Parkinson's disease is the second most common degenerative brain disease after dementia. It is caused by a deficiency of an important chemical in the brain called dopamine, a lack of which causes slowness of an individual along with rigidity and tremors of hands and legs. For decades various medications have been used to alleviate the symptoms of Parkinson's disease, aiming at improving the quality of life. But like all other degenerative disorders, this disease also continues to worsen, not only gradually disabling the patient, but also increasing caregiver burden. To know more about this disease and how head trauma can trigger it, we spoke to Dr Ishu Goyal, Associate Consultant, Neurologist, Sir HN Reliance Foundation Hospital. Here is what the expert wants you to know.
Traumatic Brain Injury and Parkinsonism
After the famous American boxer Muhammed Ali suffered from Parkinson's disease at the young age of 42 years, it was highly debated whether Parkinson's disease is related to head injury or not. Many studies were conducted trying to find the correlation between the same but none was conclusive. Some found a positive correlation while others didn't. It has been postulated that repeated injuries may disturb the cortico-basal-thalamic-cortical circuitry which is paramount in maintaining normal body movements. Any disturbance in this physiology may predispose to the development of Parkinsonism.
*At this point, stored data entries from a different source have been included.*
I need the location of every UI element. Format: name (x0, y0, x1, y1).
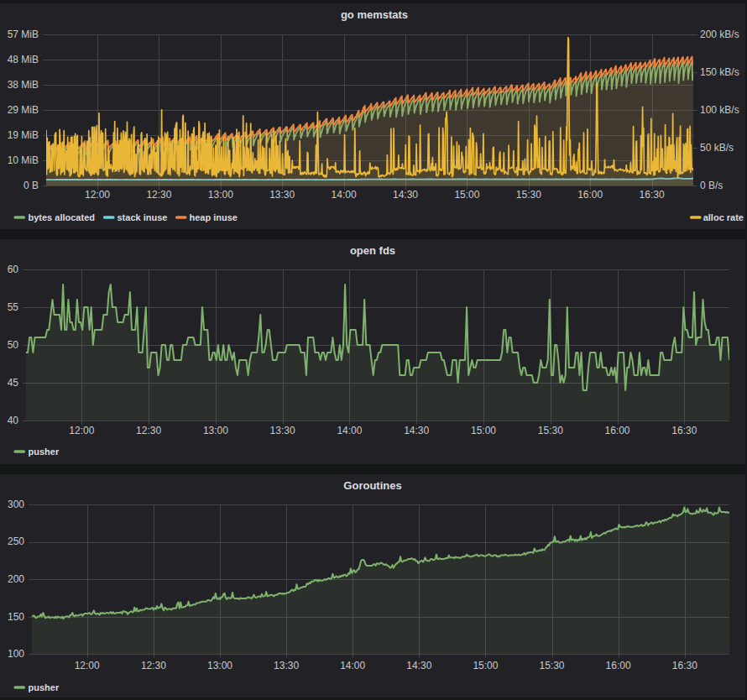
svg-text:15:30: 15:30 (516, 189, 541, 201)
svg-text:0 B/s: 0 B/s (700, 180, 723, 191)
svg-text:14:00: 14:00 (337, 425, 362, 436)
svg-text:19 MiB: 19 MiB (8, 129, 39, 141)
svg-text:13:30: 13:30 (274, 660, 299, 671)
svg-text:13:00: 13:00 (203, 425, 228, 436)
svg-text:alloc rate: alloc rate (703, 212, 744, 222)
svg-text:45: 45 (8, 377, 19, 389)
svg-text:200 kB/s: 200 kB/s (700, 29, 739, 40)
svg-text:15:30: 15:30 (539, 660, 564, 671)
svg-text:12:30: 12:30 (136, 425, 161, 436)
svg-text:15:00: 15:00 (471, 425, 496, 436)
svg-text:14:30: 14:30 (406, 660, 431, 671)
svg-text:bytes allocated: bytes allocated (29, 212, 95, 222)
svg-text:15:30: 15:30 (538, 425, 563, 436)
svg-text:12:00: 12:00 (69, 425, 94, 436)
svg-text:16:00: 16:00 (577, 189, 603, 201)
svg-text:300: 300 (8, 499, 24, 510)
svg-text:12:30: 12:30 (146, 189, 171, 201)
svg-text:pusher: pusher (29, 447, 60, 457)
svg-text:13:30: 13:30 (269, 189, 295, 201)
svg-text:29 MiB: 29 MiB (8, 104, 39, 116)
svg-text:48 MiB: 48 MiB (8, 54, 39, 65)
svg-text:12:00: 12:00 (75, 660, 100, 671)
svg-text:14:00: 14:00 (332, 189, 357, 201)
svg-text:13:30: 13:30 (270, 425, 295, 436)
svg-text:60: 60 (8, 264, 19, 275)
svg-text:16:30: 16:30 (671, 425, 697, 436)
svg-text:12:00: 12:00 (85, 189, 110, 201)
svg-text:16:30: 16:30 (640, 189, 665, 201)
svg-text:150: 150 (8, 611, 24, 623)
svg-text:Goroutines: Goroutines (343, 479, 401, 492)
svg-text:55: 55 (8, 301, 19, 313)
svg-text:50: 50 (8, 339, 19, 351)
svg-text:38 MiB: 38 MiB (8, 79, 39, 91)
svg-text:open fds: open fds (350, 244, 395, 257)
svg-text:12:30: 12:30 (141, 660, 166, 671)
svg-text:13:00: 13:00 (207, 660, 232, 671)
svg-text:14:30: 14:30 (393, 189, 418, 201)
svg-text:50 kB/s: 50 kB/s (700, 142, 734, 154)
svg-text:16:00: 16:00 (606, 660, 631, 671)
svg-text:16:00: 16:00 (604, 425, 629, 436)
svg-text:15:00: 15:00 (473, 660, 498, 671)
svg-text:250: 250 (8, 535, 24, 547)
svg-text:heap inuse: heap inuse (190, 212, 238, 222)
svg-text:100 kB/s: 100 kB/s (700, 104, 739, 116)
svg-text:14:00: 14:00 (340, 660, 365, 671)
svg-text:pusher: pusher (29, 682, 60, 692)
svg-text:100: 100 (8, 648, 24, 660)
svg-text:16:30: 16:30 (672, 660, 697, 671)
svg-text:15:00: 15:00 (454, 189, 479, 201)
svg-text:10 MiB: 10 MiB (8, 154, 39, 166)
svg-text:14:30: 14:30 (404, 425, 429, 436)
svg-text:200: 200 (8, 573, 24, 585)
svg-text:13:00: 13:00 (208, 189, 233, 201)
svg-text:0 B: 0 B (24, 180, 39, 191)
svg-text:40: 40 (8, 415, 19, 426)
svg-text:150 kB/s: 150 kB/s (700, 66, 739, 78)
svg-text:stack inuse: stack inuse (118, 212, 168, 222)
svg-text:57 MiB: 57 MiB (8, 29, 39, 40)
svg-text:go memstats: go memstats (341, 8, 408, 21)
In some cases, like subdural haemorrhage, there may be sudden development of Parkinsonian features owing to direct compression of basal ganglia. The exact mechanism still remains unclear.
Parkinson's disease is conventionally considered to be an 'idiopathic' disorder where in the majority of patients, the cause cannot be determined. However, this concept is slowly becoming obsolete with the recognition that approximately 15% of patients have a positive family history of this disease. There are many genes that are implicated in the development of Parkinson's disease are PARK7, PINK1, LRRK2, SNCA etc. Many more genes are yet to be discovered, hence underlining the importance of the genetic aspect of this disorder.
As the disease progresses, along with worsening of motor symptoms, patients start developing decreased social interaction, progressive cognitive decline, autonomic disturbances in the form of blood pressure abnormalities, urinary dysfunction, and sexual abnormalities. They may also suffer from sensory impairments like visual decline, smell problems, difficulty in colour discrimination, generalized pain and fatigue. Progressive weight loss, malnutrition, decreased appetite, and lack of confidence contribute to the already increasing frailty and general loss of strength. Some of the problems like constipation, depression and sleep disturbances may predate the development of motor symptoms by many years. It is equally important to actively probe for and address these issues for an overall improvement in the quality of life of patients.
The diagnosis of Parkinson's disease is mostly clinical and depends on the expertise of the clinician. The cardinal features of Parkinson's disease are quite typical and can seldom be missed by an experienced eye. However, sometimes the clinical signs and symptoms of the disease may be complicated by concomitant long-term use of certain drugs like antidepressants, and gastric medications like lesuride which produce Parkinsonian clinical scenarios. A careful drug history is thus important to discern the cause of Parkinson's disease. Often, overlap can be seen between typical and atypical variants of Parkinson's disease and in the initial stage of the disease, reaching an accurate diagnosis may be difficult. In such cases, Fluoro-dopa or Dopa-Pet scan may be helpful which gives a clue about specific patterns of tracer uptake, thus hinting towards diagnosis.
Parkinson's disease although a progressive and uncurable disorder, still is treatable by available medications, with the help of which, a significant improvement in quality of life can be achieved.